Por entre os lençóis e a capa, no belo contraste do preto e branco, debatiam-se os dous. D. Bias a contorcer-se todo, a querer desvencilhar-se desse novo companheiro de dormida, animava-o, fazia-o viver, emprestava-lhe movimento.

- Por Dios! choramingava o espanhol, por Dios! Não me faça nada! Deixe-me em paz, tenha pena de mim!

E fazia-se súplice, e queria erguer-se para ficar de joelhos, para pedir piedade, para comprometer-se a tudo quanto o fantasma quisesse, para tornar-se submisso e escravo, enfim, com tanto que o deixasse viver.

E com os movimentos que tentava, o esqueleto movia-se também, recolhia o braço num amplexo que horripilava o outro, intrometia a perna entre as do fidalgo das Espanhas, ligava-se-lhe enfim numa bela conjunção amorosa.

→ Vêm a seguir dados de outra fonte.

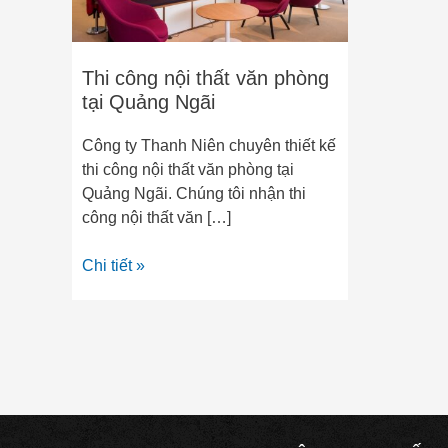
tại
Quảng
Ngãi
Thi công nội thất văn phòng
tại Quảng Ngãi
Công ty Thanh Niên chuyên thiết kế
thi công nội thất văn phòng tại
Quảng Ngãi. Chúng tôi nhận thi
công nội thất văn […]
Chi tiết »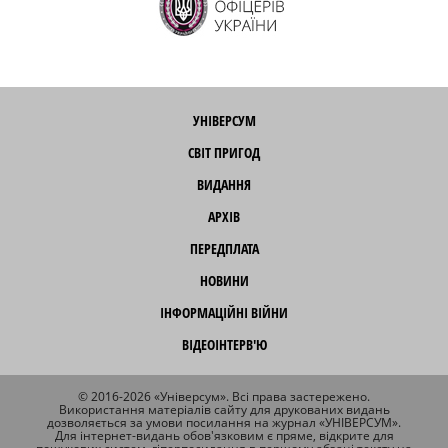
УНІВЕРСУМ
СВІТ ПРИГОД
ВИДАННЯ
АРХІВ
ПЕРЕДПЛАТА
НОВИНИ
ІНФОРМАЦІЙНІ ВІЙНИ
ВІДЕОІНТЕРВ'Ю
© 2016-2026 «Універсум». Всі права застережено.
Використання матеріалів сайту для друкованих видань
дозволяється за умови посилання на журнал «УНІВЕРСУМ».
Для інтернет-видань обов'язковим є пряме, відкрите для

D. Bias soluçava. A voz desaparecia-lhe até.

Foi preciso que o príncipe, já farto do espetáculo, interviesse e separasse os dous.

- Caramba! fez d. Bias. Eu tinha medo porque era um esqueleto e não havia contra quem lutar!

E mais calmo depois, achou uma boa compensação no convite para a ceia de d. Pedro que este tinha mandado trazer para o quarto.

Não comia entretanto com toda a sua habitual voracidade. O esqueleto, que ficara sobre o leito, incomodava-o.

Levantou-se, e escondeu-o dentro de um armário.

- Se o esquecem agora, e se o descobrem daqui a cem anos... lembrou o príncipe.

D. Bias mastigou barulhentamente um grande naco de carne; e depois, olhando muito sério para o armário, disse:

- Caramba! que boa peça vou eu pregar às gerações futuras!